AWS CloudTrail vs CloudWatch vs Config: what to use and when

Short version: CloudTrail is your audit log of API activity, CloudWatch is telemetry + alerting (metrics/logs/events), and Config is resource inventory + compliance. You probably need all three, wired together sensibly.

Who does what

Goal	CloudTrail	CloudWatch	Config
Audit every API call (who/what/when/where)	✔️	—	—
Real-time alerts (errors, patterns, thresholds)	via Logs → Metric Filters	✔️ (Metrics, Logs, Alarms, EventBridge)	—
App/system logs centralisation	—	✔️ CloudWatch Logs	—
Resource inventory & change history	—	—	✔️
Compliance checks & drift detection	—	—	✔️ (managed rules)
Forensics / retain for years	✔️ to S3 (+ Glacier via lifecycle)	Logs retention as set	Snapshots & history in S3

Baseline that works (Org-wide)

Organization trail: one multi-region trail writing to a central S3 bucket in a log archive account. Enable log file validation; encrypt with a KMS key.
Data events (scoped): turn on for critical S3 buckets and Lambda functions (not blindly for all; costs and noise rise fast).
Send to CloudWatch Logs: attach the trail to a log group; create metric filters + alarms for key patterns (below).
Enable AWS Config in all regions: record all resources; deliver to S3 + SNS; turn on a small set of managed rules (below).
Wire alerts: CloudWatch Alarms → SNS → email/Chat/incident channel.
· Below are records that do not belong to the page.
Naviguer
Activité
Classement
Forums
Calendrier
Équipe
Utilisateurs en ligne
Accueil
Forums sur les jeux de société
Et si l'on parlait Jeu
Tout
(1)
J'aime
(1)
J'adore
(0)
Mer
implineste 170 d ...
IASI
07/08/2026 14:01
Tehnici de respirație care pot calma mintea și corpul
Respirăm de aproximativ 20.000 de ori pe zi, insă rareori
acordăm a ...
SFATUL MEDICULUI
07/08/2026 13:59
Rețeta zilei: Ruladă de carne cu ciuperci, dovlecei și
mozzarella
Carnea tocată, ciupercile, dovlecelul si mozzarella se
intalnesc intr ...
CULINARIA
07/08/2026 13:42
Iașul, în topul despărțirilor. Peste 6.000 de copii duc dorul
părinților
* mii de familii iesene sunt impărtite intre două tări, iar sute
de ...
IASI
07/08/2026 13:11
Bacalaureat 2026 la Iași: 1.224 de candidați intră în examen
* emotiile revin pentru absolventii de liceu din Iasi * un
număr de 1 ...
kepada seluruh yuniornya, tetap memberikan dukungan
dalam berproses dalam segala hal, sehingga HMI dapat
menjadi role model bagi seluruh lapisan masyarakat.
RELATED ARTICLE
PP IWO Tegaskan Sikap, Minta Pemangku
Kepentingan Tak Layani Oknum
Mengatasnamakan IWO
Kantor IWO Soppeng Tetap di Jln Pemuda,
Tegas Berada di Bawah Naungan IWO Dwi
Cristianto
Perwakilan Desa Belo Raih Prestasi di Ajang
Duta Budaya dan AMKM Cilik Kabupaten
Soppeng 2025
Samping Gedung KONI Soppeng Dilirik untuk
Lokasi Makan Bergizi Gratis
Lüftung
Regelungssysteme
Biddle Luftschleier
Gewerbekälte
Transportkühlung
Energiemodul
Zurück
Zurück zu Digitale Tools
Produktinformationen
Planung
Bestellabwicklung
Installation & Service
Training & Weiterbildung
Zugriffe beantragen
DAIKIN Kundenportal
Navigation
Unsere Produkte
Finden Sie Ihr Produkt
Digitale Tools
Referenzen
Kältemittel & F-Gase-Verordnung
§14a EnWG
Keep severity mapping simple.

Three CloudTrail → CloudWatch alarms to start with

# 1) Root account usage
Filter pattern:
{ ($.userIdentity.type = "Root") && ($.userIdentity.invokedBy NOT EXISTS) && ($.eventType != "AwsServiceEvent") }

# 2) Unauthorized API calls
Filter pattern:
{ ($.errorCode = "*UnauthorizedOperation") || ($.errorCode = "AccessDenied*") }

# 3) Console logins without MFA
Filter pattern:
{ ($.eventName = "ConsoleLogin") && ($.additionalEventData.MFAUsed = "No") && ($.responseElements.ConsoleLogin = "Success") }

Create a metric filter for each, then an alarm on >=1 occurrence over ~5 minutes to your incident SNS topic.

Config rules (start small)

s3-bucket-public-read-prohibited / s3-bucket-public-write-prohibited
restricted-ssh (security groups shouldn’t allow 0.0.0.0/0 on 22)
cloudtrail-log-file-validation-enabled
iam-root-access-key-check (root must not have access keys)
mfa-enabled-for-iam-console-access
ebs-encrypted-volume-by-default

Route non-compliant findings to a ticket queue; avoid email storms.

Retention and costs (keep it boring)

S3 lifecycle: move CloudTrail and Config objects to cheaper storage after 90 days; retain for 365+ days to suit your policy.
CloudWatch Logs: set explicit retention (e.g., 30 or 90 days). Don’t leave “Never expire”.
Data events: enable for high-value buckets/functions only; review quarterly.

Security notes

KMS key policy: allow CloudTrail/Config to write; grant read to your security role only; block deletes with a bucket policy and Object Lock if required.
Least privilege: delivery roles for CloudTrail/Config/Logs are narrow; rotate their creds if you use access keys (avoid where possible).

CLI snippets (illustrative)

# Create a log group for CloudTrail events
aws logs create-log-group --log-group-name org-cloudtrail

# Example metric filter: Unauthorized API calls
aws logs put-metric-filter \
  --log-group-name org-cloudtrail \
  --filter-name "unauthorized-api" \
  --filter-pattern '{ ($.errorCode = "*UnauthorizedOperation") || ($.errorCode = "AccessDenied*") }' \
  --metric-transformations metricName=UnauthorizedApiCalls,metricNamespace=Security,metricValue=1

# Alarm on >=1 in 5 minutes (adjust ARN/topic)
aws cloudwatch put-metric-alarm \
  --alarm-name "Unauthorized API calls" \
  --metric-name UnauthorizedApiCalls \
  --namespace Security \
  --statistic Sum --period 300 --threshold 1 --comparison-operator GreaterThanOrEqualToThreshold \
  --evaluation-periods 1 --treat-missing-data notBreaching \
  --alarm-actions arn:aws:sns:eu-west-1:123456789012:incident-notify

What not to do

Don’t enable data events for every bucket and function “just in case”. Scope it.
Don’t keep CloudWatch Logs forever. Set retention on day one.
Don’t send every finding to email. Route to a queue/ticket system and batch notify.